Gerade das Verhalten von Cormoran und Robin, die nach all den Bänden noch immer in einer spätpubertären Hängepartie aus unausgesprochenen Gefühlen, missverständlichen Andeutungen und eifersüchtigen Reaktionen gefangen sind, macht die Lektüre zur Tortur. Anstatt ein erwachsenes Ermittlerpaar zu zeichnen, das sich mit Professionalität und analytischem Scharfsinn auszeichnet, degradiert Galbraith seine Protagonisten zu Figuren einer endlosen Seifenoper. Dieses emotional pubertäre Herumgestolper zerstört nicht nur das Tempo der Handlung, sondern auch das letzte Quäntchen Glaubwürdigkeit.

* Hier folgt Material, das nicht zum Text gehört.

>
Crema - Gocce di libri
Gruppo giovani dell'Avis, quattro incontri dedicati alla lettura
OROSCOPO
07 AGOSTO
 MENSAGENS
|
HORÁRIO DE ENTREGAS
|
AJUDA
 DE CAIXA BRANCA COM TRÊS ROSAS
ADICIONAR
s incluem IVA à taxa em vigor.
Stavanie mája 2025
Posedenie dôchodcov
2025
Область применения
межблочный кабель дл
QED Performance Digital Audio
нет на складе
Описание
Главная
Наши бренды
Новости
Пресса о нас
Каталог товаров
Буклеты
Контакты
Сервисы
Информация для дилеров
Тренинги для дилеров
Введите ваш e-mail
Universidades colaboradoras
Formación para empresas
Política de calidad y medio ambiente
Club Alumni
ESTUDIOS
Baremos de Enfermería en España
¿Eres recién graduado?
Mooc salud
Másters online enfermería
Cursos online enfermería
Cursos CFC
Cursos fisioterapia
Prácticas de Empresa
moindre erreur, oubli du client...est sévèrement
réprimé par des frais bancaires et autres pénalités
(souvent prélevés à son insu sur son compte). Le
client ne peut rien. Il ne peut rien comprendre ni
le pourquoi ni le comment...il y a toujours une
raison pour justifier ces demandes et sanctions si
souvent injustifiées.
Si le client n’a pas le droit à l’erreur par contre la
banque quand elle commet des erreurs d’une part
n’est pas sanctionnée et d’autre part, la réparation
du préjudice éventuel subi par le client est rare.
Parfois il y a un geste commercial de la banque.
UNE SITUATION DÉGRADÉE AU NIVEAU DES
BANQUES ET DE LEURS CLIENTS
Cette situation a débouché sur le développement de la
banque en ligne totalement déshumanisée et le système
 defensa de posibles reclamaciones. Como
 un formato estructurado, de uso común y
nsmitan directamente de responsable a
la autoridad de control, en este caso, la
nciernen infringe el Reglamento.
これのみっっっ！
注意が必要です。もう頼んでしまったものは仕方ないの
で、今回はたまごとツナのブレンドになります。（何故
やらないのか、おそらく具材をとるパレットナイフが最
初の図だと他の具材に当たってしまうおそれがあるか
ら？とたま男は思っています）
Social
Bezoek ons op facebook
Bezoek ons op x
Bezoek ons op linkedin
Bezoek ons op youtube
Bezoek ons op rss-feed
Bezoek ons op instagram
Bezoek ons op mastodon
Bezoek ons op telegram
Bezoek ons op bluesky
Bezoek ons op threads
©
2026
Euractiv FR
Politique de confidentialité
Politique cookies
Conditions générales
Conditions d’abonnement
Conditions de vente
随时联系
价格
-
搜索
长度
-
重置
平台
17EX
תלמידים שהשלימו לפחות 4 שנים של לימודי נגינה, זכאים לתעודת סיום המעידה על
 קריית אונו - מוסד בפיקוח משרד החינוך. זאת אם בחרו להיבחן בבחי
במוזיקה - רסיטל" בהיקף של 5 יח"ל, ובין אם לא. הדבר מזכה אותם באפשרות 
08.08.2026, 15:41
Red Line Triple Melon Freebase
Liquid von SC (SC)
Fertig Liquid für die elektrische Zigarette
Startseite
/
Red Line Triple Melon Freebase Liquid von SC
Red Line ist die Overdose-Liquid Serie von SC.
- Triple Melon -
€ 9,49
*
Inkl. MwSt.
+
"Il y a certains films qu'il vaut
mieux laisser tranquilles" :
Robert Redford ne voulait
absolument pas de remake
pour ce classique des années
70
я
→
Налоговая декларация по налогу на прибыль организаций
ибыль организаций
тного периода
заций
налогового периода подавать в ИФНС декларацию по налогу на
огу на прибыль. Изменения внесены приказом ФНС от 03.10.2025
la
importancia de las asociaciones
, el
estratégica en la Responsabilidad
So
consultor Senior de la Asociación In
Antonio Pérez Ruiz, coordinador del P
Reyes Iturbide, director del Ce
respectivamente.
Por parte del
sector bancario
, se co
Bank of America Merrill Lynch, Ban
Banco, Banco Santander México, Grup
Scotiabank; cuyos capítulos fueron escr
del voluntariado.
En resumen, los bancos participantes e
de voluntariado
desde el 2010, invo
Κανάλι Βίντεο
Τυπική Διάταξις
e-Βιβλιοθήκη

Das größte Ärgernis ist jedoch die ausufernde Länge. Der Roman wird aufgebläht durch ein Heer an Nebenfiguren, deren Familiengeschichten breit ausgewalzt werden, ohne dass sie für den Fall Relevanz hätten. Dazu gesellen sich ständige Wiederholungen: Ergebnisse von Beschattungen werden jedem Teammitglied erneut präsentiert, Rückblicke auf zentrale Punkte der Serie, die jeder Stammleser längst kennt, und Zusammenfassungen von Ereignissen, die wenige Kapitel zuvor geschildert wurden. All das ist nicht nur überflüssig, sondern wirkt wie eine Missachtung der Geduld des Lesers. Wer sich ernsthaft auf dieses Werk einlässt, tut gut daran, Stift und Papier bereitzuhalten, um nicht in der Namens- und Beziehungsflut unterzugehen.
Am Ende bleibt ein „Kriminalroman“, der eher eine Liebesschmonzette oder ein Familiendrama sein möchte. Der überraschende Schluss wirkt überhastet, unlogisch und wie ein Fremdkörper, als wolle die Autorin nach 1200 Seiten plötzlich doch noch Krimi liefern, ohne die erzählerische Disziplin aufzubringen, die dafür notwendig wäre.
„Der Tote mit dem Silberzeichen“ ist damit weniger ein literarisches Ereignis als vielmehr eine Zumutung für treue Leser. Geduld, und nochmals Geduld, sind die einzigen Eigenschaften, die man beim Lesen kultivieren kann. Wer hingegen Spannung, stringente Handlung und Charakterentwicklung sucht, ist hier fehl am Platz.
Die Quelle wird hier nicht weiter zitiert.